* _What is required_
Could the lines from the start of the data through the line with "chiamato i volontari di Enpa che sono" be set down exactly, with no pictures among them?

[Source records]
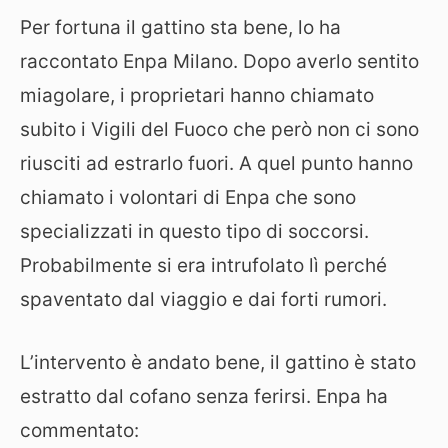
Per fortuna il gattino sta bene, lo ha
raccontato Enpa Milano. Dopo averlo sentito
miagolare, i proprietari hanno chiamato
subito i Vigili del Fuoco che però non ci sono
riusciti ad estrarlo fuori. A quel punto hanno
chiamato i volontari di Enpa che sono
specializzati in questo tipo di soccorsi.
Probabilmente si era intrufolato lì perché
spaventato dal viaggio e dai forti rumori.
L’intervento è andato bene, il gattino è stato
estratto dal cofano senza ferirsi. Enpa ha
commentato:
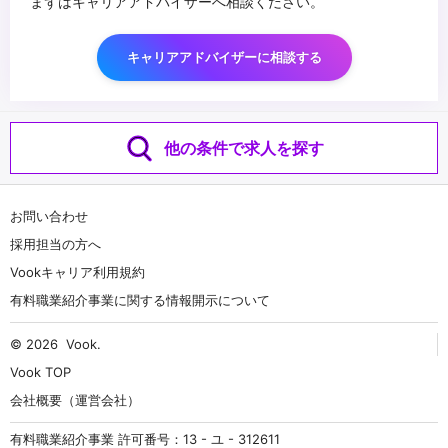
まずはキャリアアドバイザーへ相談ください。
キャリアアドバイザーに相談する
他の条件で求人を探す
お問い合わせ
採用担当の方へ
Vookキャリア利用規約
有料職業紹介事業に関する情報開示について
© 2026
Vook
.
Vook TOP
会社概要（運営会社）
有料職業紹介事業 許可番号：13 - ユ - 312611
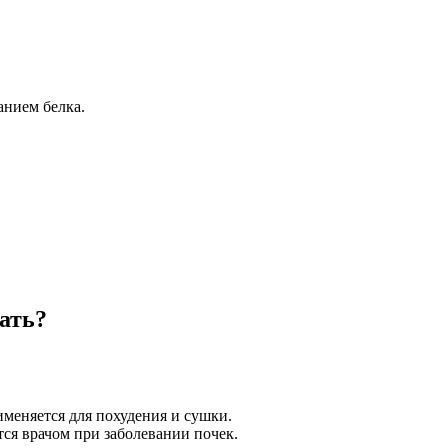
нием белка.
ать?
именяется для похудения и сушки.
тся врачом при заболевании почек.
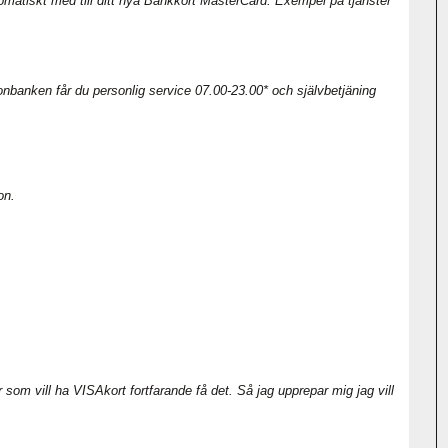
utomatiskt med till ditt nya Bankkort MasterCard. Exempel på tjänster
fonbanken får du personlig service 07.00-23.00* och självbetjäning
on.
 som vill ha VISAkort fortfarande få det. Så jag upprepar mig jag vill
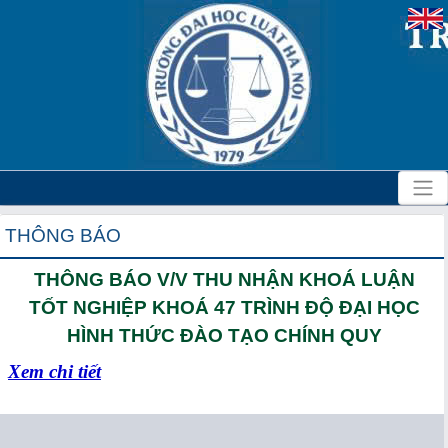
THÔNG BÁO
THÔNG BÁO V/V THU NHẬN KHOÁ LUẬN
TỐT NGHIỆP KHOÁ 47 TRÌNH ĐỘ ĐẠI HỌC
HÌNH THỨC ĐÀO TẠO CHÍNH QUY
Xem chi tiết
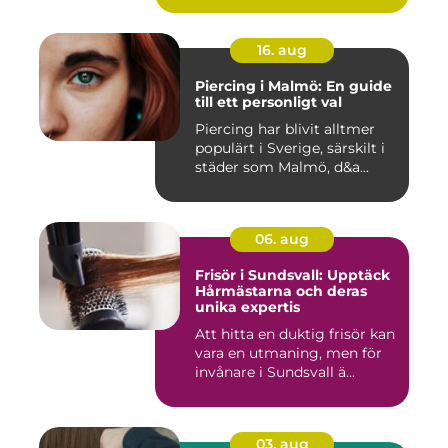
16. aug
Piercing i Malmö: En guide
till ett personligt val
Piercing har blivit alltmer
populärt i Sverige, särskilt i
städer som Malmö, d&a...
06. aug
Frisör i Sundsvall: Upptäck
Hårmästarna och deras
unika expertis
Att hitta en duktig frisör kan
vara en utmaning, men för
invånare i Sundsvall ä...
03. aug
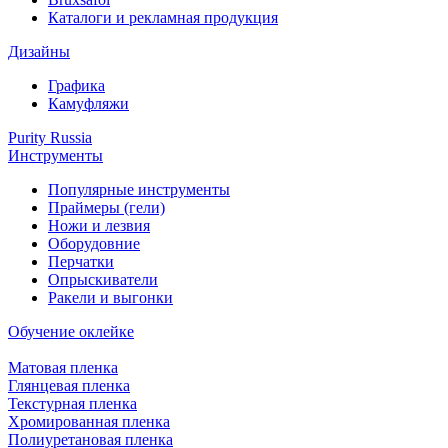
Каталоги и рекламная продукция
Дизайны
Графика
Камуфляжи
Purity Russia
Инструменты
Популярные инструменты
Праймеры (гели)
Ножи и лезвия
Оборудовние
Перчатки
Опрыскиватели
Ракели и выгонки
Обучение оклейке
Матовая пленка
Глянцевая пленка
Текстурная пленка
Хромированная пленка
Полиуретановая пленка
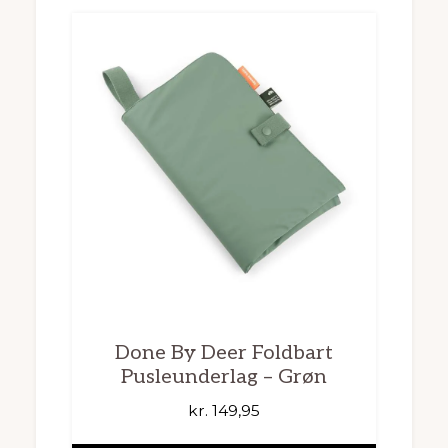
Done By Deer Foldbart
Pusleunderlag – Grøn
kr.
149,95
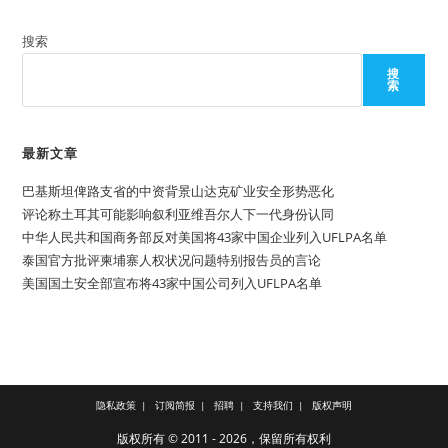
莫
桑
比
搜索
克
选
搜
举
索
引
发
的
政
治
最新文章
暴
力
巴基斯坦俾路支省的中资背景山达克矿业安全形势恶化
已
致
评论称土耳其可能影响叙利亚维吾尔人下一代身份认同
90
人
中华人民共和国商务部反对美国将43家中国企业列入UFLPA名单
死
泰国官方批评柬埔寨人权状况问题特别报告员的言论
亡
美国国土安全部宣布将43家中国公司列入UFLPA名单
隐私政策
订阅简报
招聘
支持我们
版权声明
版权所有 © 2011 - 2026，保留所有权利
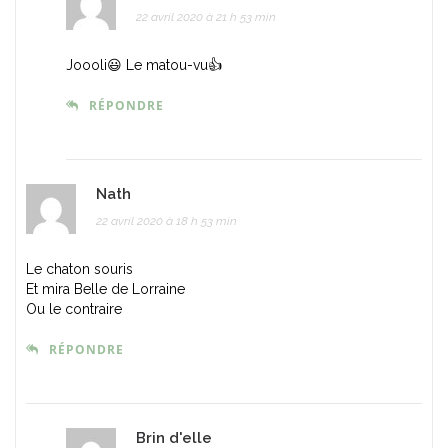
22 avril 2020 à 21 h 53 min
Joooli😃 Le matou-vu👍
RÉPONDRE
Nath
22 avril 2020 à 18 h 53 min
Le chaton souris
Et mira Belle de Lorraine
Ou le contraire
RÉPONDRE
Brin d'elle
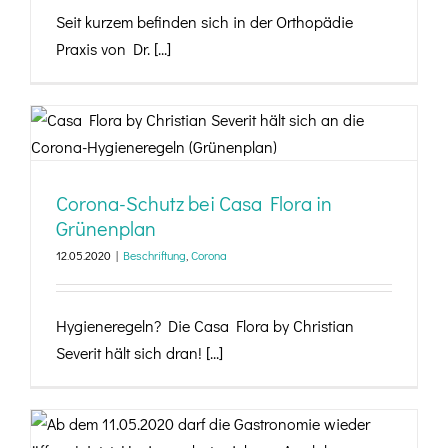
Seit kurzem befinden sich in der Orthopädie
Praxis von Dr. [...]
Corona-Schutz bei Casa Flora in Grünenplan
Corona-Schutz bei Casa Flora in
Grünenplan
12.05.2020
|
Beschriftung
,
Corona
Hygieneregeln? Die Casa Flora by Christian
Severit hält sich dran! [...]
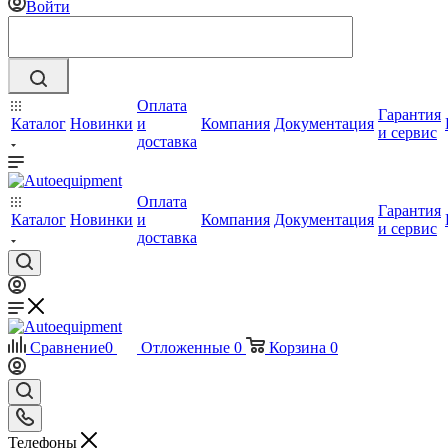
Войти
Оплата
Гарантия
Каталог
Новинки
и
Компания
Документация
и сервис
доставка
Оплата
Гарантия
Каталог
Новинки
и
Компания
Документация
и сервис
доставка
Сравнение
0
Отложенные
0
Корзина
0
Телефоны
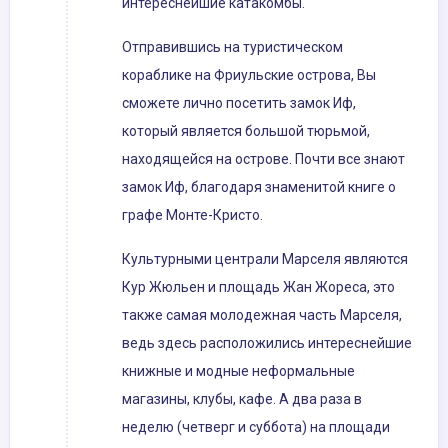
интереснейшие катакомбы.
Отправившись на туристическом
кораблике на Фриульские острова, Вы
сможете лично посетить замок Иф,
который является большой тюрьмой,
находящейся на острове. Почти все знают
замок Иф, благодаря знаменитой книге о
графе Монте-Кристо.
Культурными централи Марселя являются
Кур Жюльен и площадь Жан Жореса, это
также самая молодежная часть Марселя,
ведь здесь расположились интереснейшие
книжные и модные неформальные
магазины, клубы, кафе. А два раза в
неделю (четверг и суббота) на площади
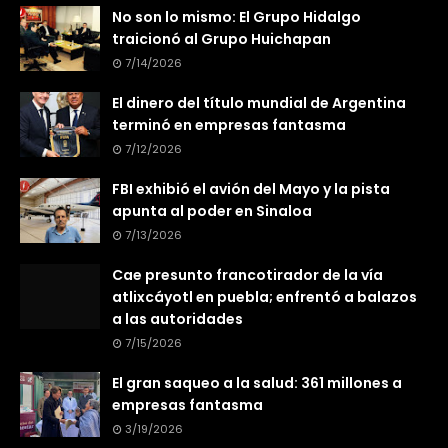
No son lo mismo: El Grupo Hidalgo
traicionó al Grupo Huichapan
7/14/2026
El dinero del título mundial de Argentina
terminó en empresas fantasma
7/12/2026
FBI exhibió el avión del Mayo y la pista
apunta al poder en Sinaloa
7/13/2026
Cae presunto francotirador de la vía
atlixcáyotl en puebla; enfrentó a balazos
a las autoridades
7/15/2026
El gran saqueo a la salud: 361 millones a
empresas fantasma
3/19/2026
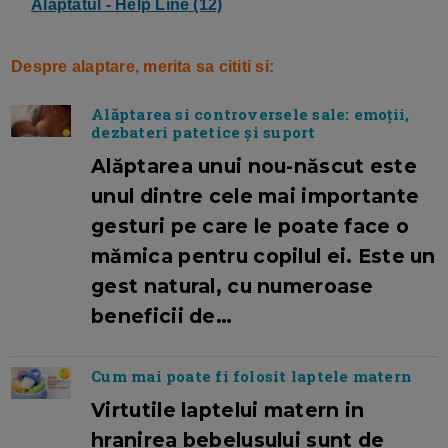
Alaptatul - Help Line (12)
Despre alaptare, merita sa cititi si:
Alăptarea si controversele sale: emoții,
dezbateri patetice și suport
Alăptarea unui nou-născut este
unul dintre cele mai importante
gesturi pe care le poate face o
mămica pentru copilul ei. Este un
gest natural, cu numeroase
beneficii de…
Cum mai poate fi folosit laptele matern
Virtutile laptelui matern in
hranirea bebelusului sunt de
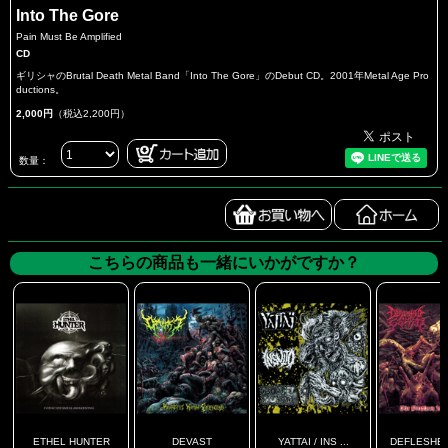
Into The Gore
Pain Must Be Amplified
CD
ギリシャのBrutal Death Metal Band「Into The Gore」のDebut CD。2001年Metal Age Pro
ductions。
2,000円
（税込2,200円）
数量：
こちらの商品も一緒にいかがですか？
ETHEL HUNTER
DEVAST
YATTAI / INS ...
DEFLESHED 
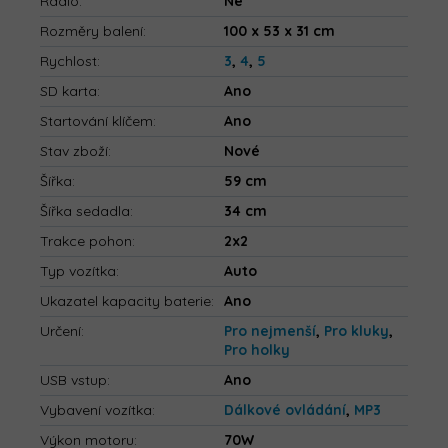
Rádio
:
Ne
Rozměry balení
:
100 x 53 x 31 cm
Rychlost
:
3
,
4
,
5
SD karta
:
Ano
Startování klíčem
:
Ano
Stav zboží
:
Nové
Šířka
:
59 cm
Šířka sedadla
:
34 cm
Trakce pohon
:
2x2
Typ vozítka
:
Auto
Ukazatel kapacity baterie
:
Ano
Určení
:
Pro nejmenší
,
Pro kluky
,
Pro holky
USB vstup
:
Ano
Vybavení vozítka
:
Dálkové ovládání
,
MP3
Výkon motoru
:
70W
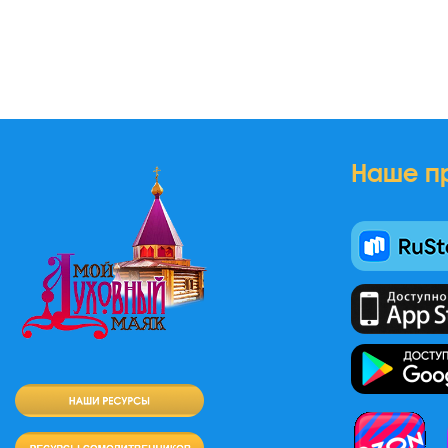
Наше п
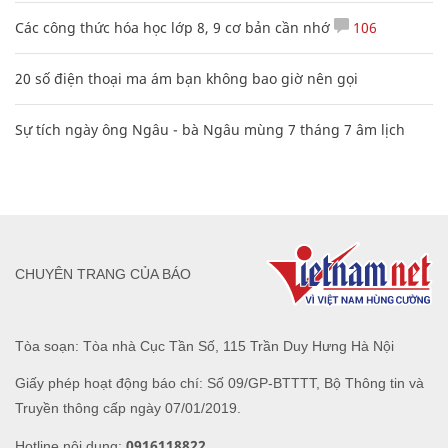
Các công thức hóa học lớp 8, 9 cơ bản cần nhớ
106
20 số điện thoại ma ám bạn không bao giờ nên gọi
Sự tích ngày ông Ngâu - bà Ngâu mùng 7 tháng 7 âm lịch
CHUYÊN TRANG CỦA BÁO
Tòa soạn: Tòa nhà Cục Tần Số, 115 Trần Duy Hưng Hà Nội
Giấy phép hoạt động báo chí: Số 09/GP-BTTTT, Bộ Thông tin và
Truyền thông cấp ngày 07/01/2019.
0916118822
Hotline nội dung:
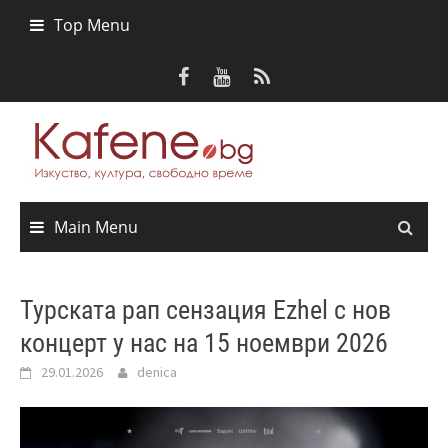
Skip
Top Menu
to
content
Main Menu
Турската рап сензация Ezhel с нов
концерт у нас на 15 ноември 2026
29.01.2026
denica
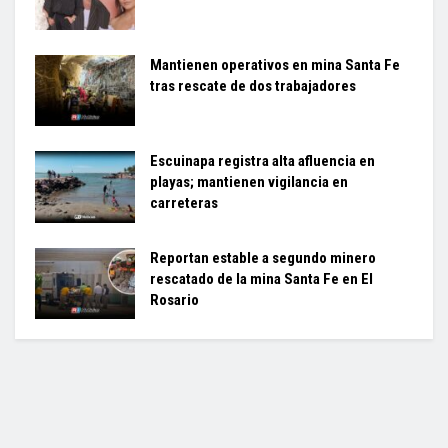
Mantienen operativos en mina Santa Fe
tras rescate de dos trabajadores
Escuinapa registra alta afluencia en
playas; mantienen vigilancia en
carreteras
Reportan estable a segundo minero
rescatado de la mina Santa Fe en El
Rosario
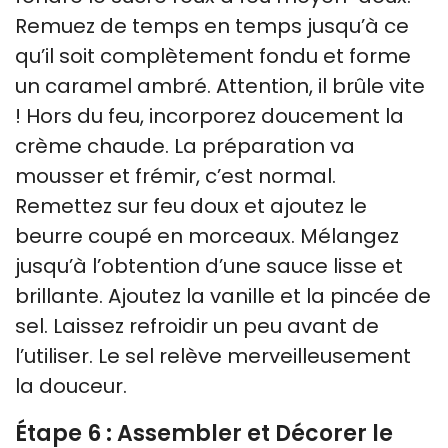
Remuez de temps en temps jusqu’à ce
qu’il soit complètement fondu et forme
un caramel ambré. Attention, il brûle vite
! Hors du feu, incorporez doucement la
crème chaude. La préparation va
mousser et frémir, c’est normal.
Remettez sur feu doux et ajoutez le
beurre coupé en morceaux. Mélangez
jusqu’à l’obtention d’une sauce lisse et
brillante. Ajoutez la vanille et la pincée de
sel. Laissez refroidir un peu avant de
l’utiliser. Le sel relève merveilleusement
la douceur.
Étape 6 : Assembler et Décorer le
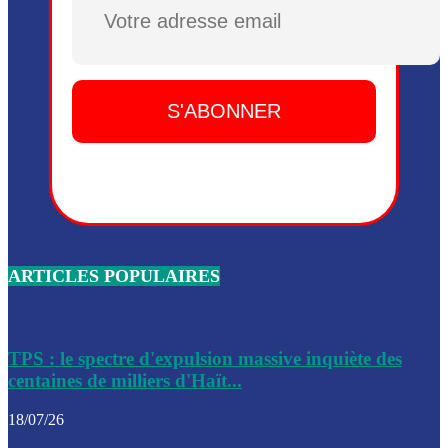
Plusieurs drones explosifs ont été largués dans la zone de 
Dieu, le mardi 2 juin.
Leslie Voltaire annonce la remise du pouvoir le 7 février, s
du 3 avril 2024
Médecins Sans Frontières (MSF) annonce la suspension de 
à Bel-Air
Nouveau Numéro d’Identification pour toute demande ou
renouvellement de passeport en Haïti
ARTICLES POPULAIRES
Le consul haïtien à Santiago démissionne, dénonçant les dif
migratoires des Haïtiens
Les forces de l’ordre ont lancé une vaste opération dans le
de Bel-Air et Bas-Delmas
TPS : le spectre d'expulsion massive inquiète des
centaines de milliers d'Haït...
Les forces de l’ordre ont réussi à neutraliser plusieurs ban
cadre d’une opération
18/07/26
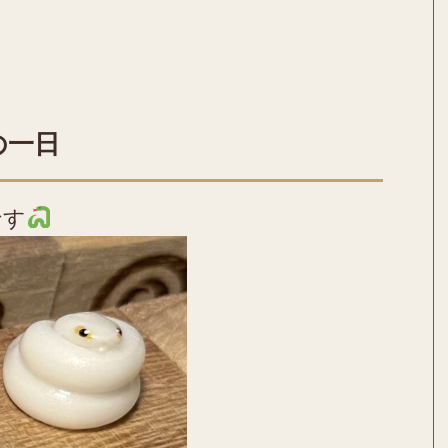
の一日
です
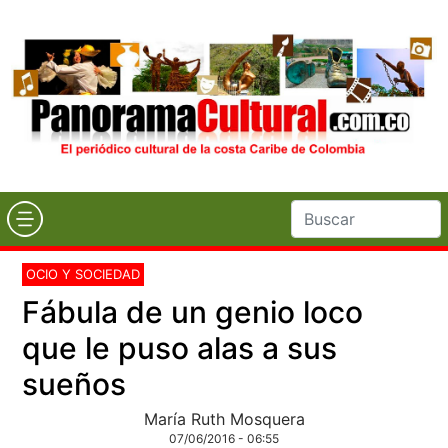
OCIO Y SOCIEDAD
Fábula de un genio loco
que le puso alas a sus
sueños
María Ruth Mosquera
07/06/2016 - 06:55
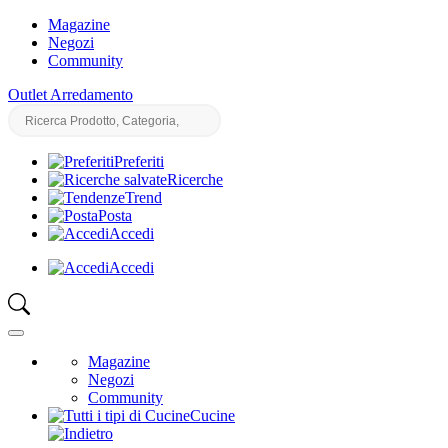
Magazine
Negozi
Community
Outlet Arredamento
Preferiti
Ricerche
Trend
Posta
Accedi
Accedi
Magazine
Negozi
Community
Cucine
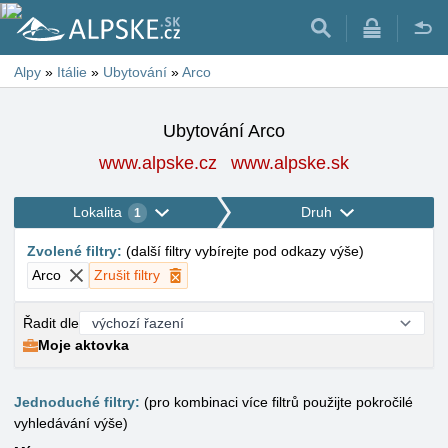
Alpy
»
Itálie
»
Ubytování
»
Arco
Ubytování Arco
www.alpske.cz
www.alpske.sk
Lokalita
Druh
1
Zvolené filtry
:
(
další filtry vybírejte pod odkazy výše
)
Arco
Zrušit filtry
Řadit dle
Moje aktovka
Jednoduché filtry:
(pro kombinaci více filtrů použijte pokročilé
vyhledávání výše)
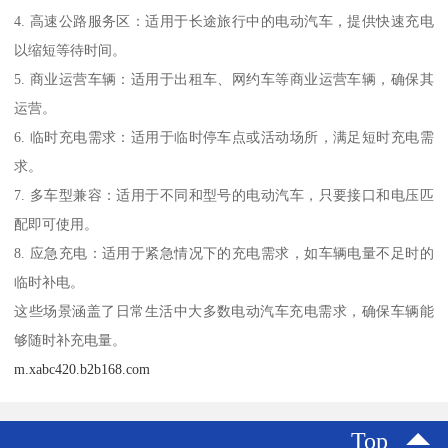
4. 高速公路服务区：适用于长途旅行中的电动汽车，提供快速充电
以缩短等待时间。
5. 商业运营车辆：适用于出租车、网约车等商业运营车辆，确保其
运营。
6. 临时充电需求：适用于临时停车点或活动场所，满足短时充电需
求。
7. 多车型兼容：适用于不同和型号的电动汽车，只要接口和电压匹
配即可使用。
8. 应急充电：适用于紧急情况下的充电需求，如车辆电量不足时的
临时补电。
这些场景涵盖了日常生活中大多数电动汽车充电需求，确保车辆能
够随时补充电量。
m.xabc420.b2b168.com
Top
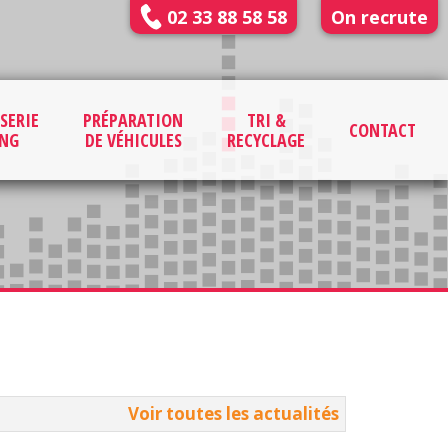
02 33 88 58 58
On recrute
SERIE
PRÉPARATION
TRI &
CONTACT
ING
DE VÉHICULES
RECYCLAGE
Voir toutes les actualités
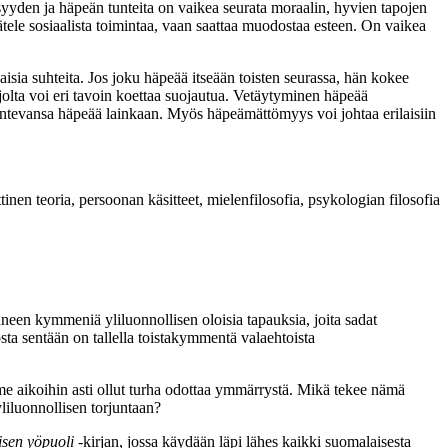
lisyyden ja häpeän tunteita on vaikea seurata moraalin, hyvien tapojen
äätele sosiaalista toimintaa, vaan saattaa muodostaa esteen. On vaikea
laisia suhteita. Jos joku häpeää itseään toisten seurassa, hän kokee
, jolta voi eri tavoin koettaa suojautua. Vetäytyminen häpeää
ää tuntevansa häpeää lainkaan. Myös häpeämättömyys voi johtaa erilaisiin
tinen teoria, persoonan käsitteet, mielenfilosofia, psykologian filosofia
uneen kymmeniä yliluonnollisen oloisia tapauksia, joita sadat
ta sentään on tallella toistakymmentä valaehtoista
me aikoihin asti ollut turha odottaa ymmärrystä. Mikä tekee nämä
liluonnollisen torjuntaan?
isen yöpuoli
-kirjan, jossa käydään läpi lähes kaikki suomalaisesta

* _Final answer_
Per fortuna il gattino sta bene, lo ha
raccontato Enpa Milano. Dopo averlo sentito
miagolare, i proprietari hanno chiamato
subito i Vigili del Fuoco che però non ci sono
riusciti ad estrarlo fuori. A quel punto hanno
chiamato i volontari di Enpa che sono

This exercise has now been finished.